Dialectology gripes

(Historical note: I wrote this post on Wednesday and emailed it to myself in preparation to post it. Yes, I am addicted.)

/Ej/) If the metro people can persuade unionized workers to successfully maintain a functioning railway system by working four hours a night between 1:00 am and 5:00 am, it seems to me you could contrive to hammer at whatever it was you were hammering at and move whatever furniture you were moving OUTSIDE OF CLASS TIME. This bullshit is hard enough to concentrate on as it is. Hammer, hammer, whrrrrrrr, clump, hammer, hammer, hammer, drllllllll, clump, rattle, bang, hammer, hammer, hammer. I was ready to claw my own eyeballs out with a spoon. AAAGH!!!

/bi:/) I hated phonology, especially vowels. Okay fine. So I finish with that, forget about it for a year, then unsuspectingly take a dialectology course. That ends up being all about phonology. ESPECIALLY VOWELS. Argh.

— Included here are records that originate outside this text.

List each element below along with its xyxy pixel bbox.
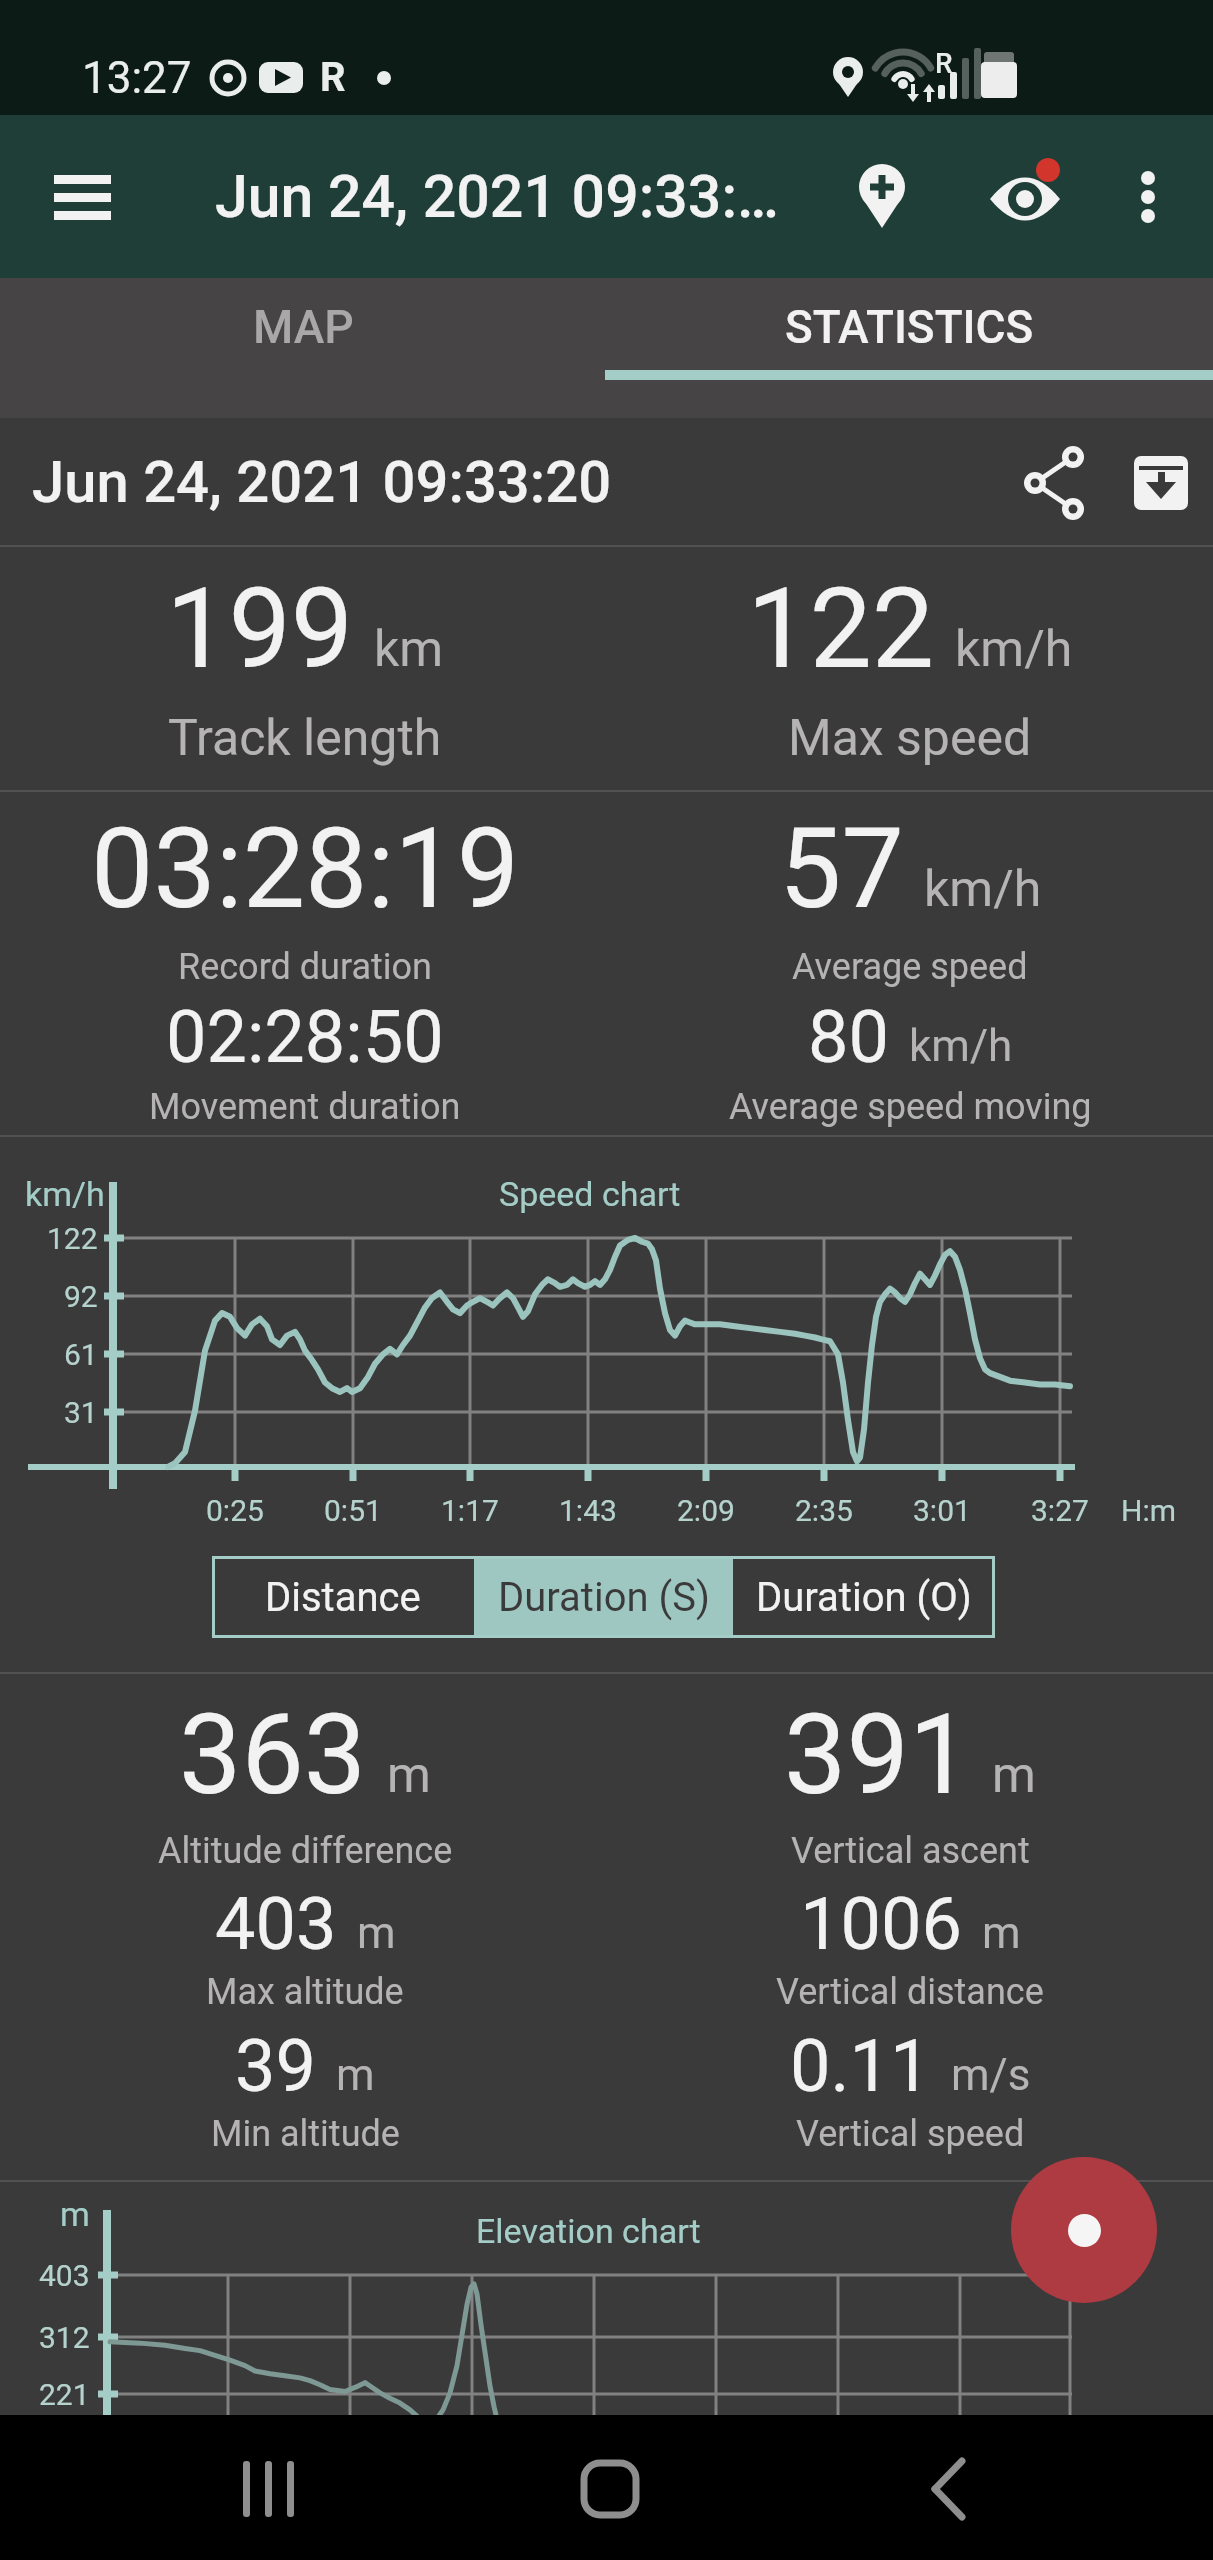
staticText: 13:27: [82, 52, 192, 104]
staticText: Average speed: [792, 946, 1028, 988]
staticText: 391: [784, 1690, 972, 1820]
staticText: 363: [179, 1690, 367, 1820]
staticText: 312: [39, 2320, 90, 2355]
staticText: 39: [235, 2024, 316, 2108]
button[interactable]: [35, 157, 130, 237]
staticText: STATISTICS: [785, 300, 1034, 354]
staticText: Elevation chart: [476, 2211, 701, 2251]
staticText: 3:01: [913, 1493, 971, 1528]
staticText: km/h: [25, 1174, 105, 1214]
staticText: 0:51: [324, 1493, 382, 1528]
staticText: m: [387, 1746, 431, 1805]
staticText: 92: [64, 1279, 98, 1314]
staticText: R: [935, 47, 953, 80]
button[interactable]: [1103, 145, 1193, 255]
staticText: 1006: [800, 1882, 962, 1966]
button[interactable]: [1000, 427, 1108, 535]
staticText: km/h: [955, 620, 1073, 679]
staticText: R: [320, 54, 346, 101]
button[interactable]: STATISTICS: [606, 278, 1213, 418]
staticText: km/h: [909, 1020, 1013, 1072]
staticText: m: [336, 2049, 375, 2101]
staticText: km: [374, 620, 444, 679]
staticText: Jun 24, 2021 09:33:…: [215, 162, 779, 231]
button[interactable]: MAP: [0, 278, 606, 418]
staticText: H:m: [1121, 1493, 1176, 1528]
staticText: MAP: [253, 300, 354, 354]
staticText: m: [992, 1746, 1036, 1805]
staticText: Duration (O): [756, 1574, 972, 1621]
staticText: m: [982, 1907, 1021, 1959]
button[interactable]: [880, 2435, 1020, 2545]
staticText: 57: [779, 804, 904, 934]
staticText: Distance: [265, 1574, 421, 1621]
staticText: 199: [166, 564, 354, 694]
staticText: 403: [39, 2258, 90, 2293]
staticText: Track length: [168, 709, 442, 768]
button[interactable]: [1112, 427, 1212, 535]
staticText: km/h: [924, 860, 1042, 919]
button[interactable]: [545, 2435, 685, 2545]
staticText: 02:28:50: [166, 995, 444, 1079]
staticText: 3:27: [1031, 1493, 1089, 1528]
staticText: Average speed moving: [729, 1086, 1092, 1128]
staticText: 2:35: [795, 1493, 853, 1528]
staticText: 221: [39, 2377, 90, 2412]
staticText: 0:25: [206, 1493, 264, 1528]
staticText: 03:28:19: [91, 804, 520, 934]
button[interactable]: [970, 145, 1080, 255]
staticText: Altitude difference: [158, 1830, 453, 1872]
staticText: Min altitude: [211, 2113, 400, 2155]
staticText: 1:17: [441, 1493, 499, 1528]
staticText: Jun 24, 2021 09:33:20: [32, 448, 612, 516]
staticText: 80: [808, 995, 889, 1079]
button[interactable]: Distance: [212, 1556, 474, 1638]
staticText: 2:09: [677, 1493, 735, 1528]
staticText: 122: [47, 1221, 98, 1256]
staticText: Duration (S): [498, 1574, 710, 1621]
staticText: Max altitude: [206, 1971, 404, 2013]
staticText: Speed chart: [499, 1174, 681, 1214]
staticText: 122: [747, 564, 935, 694]
button[interactable]: Duration (O): [733, 1556, 995, 1638]
staticText: m/s: [951, 2049, 1031, 2101]
staticText: 1:43: [559, 1493, 617, 1528]
staticText: m: [60, 2194, 90, 2234]
button[interactable]: [1011, 2157, 1157, 2303]
staticText: Vertical ascent: [791, 1830, 1030, 1872]
staticText: m: [357, 1907, 396, 1959]
staticText: Vertical speed: [796, 2113, 1025, 2155]
staticText: 31: [64, 1395, 98, 1430]
staticText: Max speed: [788, 709, 1032, 768]
button[interactable]: [200, 2435, 340, 2545]
staticText: Record duration: [178, 946, 432, 988]
staticText: 403: [215, 1882, 337, 1966]
staticText: Movement duration: [149, 1086, 461, 1128]
staticText: Vertical distance: [776, 1971, 1044, 2013]
button[interactable]: [832, 145, 932, 255]
staticText: 0.11: [790, 2024, 931, 2108]
staticText: 61: [64, 1337, 98, 1372]
button[interactable]: Duration (S): [474, 1556, 733, 1638]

/si:/) Why is it that academics feel the constant need to drop extracts of foreign languages I do not speak, untranslated, into all their papers? Is it just to keep us on our toes, or render them even more incomprehensible than they already are, or something? It’s not even always the same language:

I especially like the last sentence there. Nice irony. It goes on like this throughout the entire document. And I have to read this shit for credit.

This stuff is already dry enough to choke a goat. Why must life throw more obstacles in my path? sob

Good grief, matt; I’m taking a phonology course this quarter (starts next week)! Don’t try to scare me off!

Er, Matt, why do the words “complete” and “bollocks” spring to mind?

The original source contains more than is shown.